DARPA envisions two modes of operation for the technology, known as PREW (for Precise Electronic Warfare). One method, called point-to-an-area, will utilize an ad hoc array of transmission nodes that are precisely synchronized to project energy on a limited location in space -- an area, say, 100 meters across -- from as far as 20 kilometers away. Which frequencies DARPA will jam is their little secret, of course, but the idea is to knock out GPS satellite navigation, CB-type radio bands, and cell phone signals. So if friendly troops are conducting operations in an area and command wants to disable an enemy communications bunker or a missile installation, for instance, it can simply jam signals in that precise area without knocking out friendly communication links nearby.
The other M.O., point-to-a-spot, is even more precise. The array and range are the same as above, but this time, rather than homing in on a certain geographical locale, the nodes concentrate on a beacon. This beacon can be one of the nodes in the array, an active participant in the system, or a device that is unaware it's being used as a beacon. So the system could lock onto an enemy cell phone, for instance, creating a bubble of jammed space around it that moves wherever the cell phone moves. Beacons can also be planted, if the enemy isn't carrying a suitable marker beacon.

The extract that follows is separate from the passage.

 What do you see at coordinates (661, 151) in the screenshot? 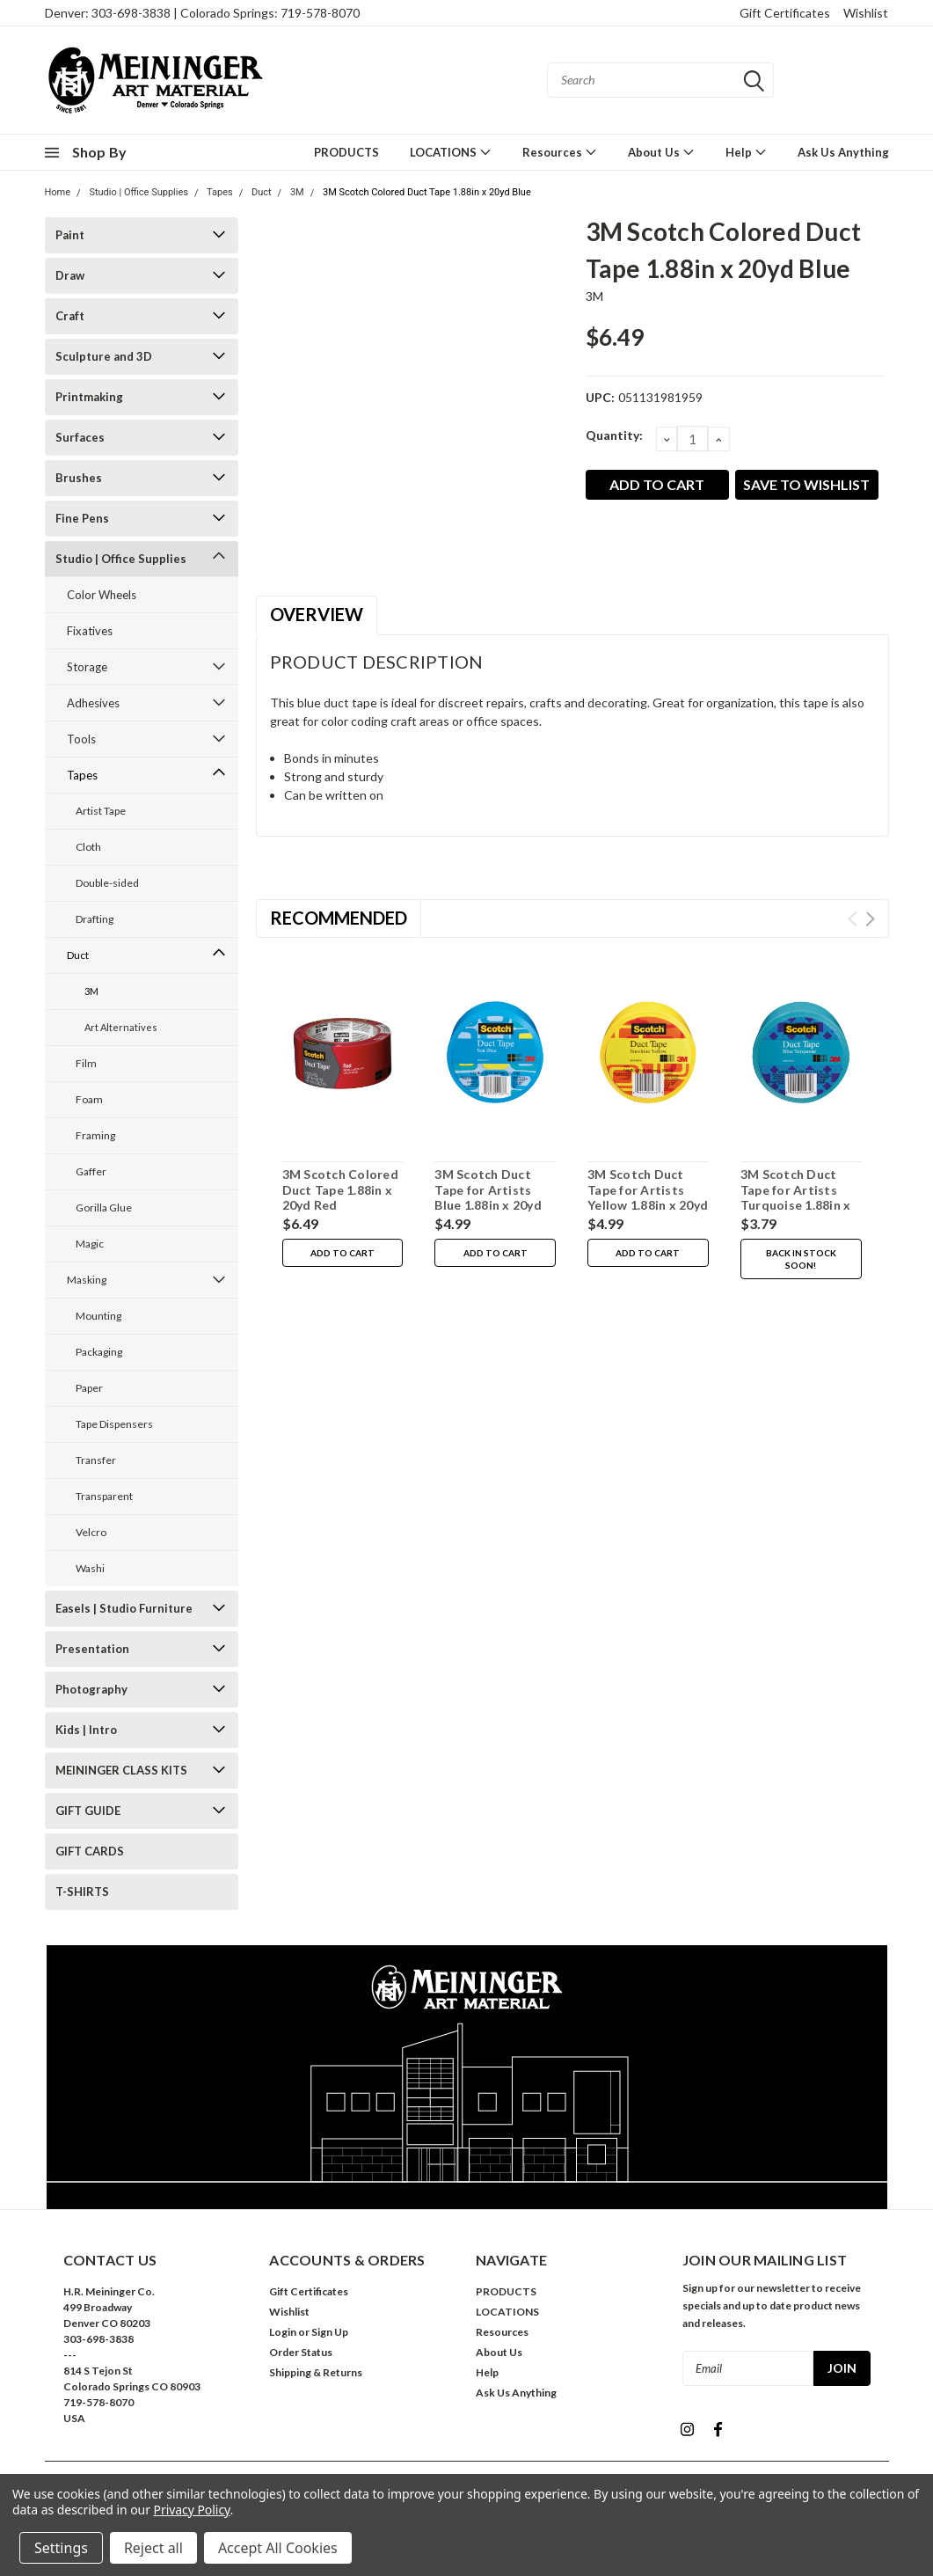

The applications for the aforementioned technology are vast. Enemy communications could be knocked down during the insertion or extraction of troops from combat zones, minimizing an enemy's ability to respond. Commanders could disable a particular defensive installation, like a radar site or an anti-aircraft installation. It's even feasible that an enemy missile in flight could be wrapped in satellite navigation denial, throwing it from its course.
But the technology could also be beneficially turned toward our own troops. If DARPA can harness the technology to place a bubble of cell phone blockage around traveling Humvees while still keeping soldiers' radio bands clear, they could rob insurgents of a primary means of remotely detonating IEDs. It's the closest DARPA's come to a force field yet; at least, as far as we know.